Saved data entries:
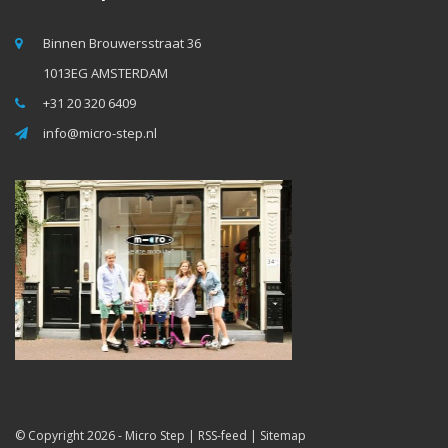
Binnen Brouwersstraat 36
1013EG AMSTERDAM
+31 20 320 6409
info@micro-step.nl
© Copyright 2026 -
Micro Step
|
RSS-feed
|
Sitemap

### WHAT THE TASK REQUIRES
Each line in the records above should be reproduced exactly; images are not copied.

### SOLUTION TO THE PROBLEM
Binnen Brouwersstraat 36
1013EG AMSTERDAM
+31 20 320 6409
info@micro-step.nl
© Copyright 2026 -
Micro Step
|
RSS-feed
|
Sitemap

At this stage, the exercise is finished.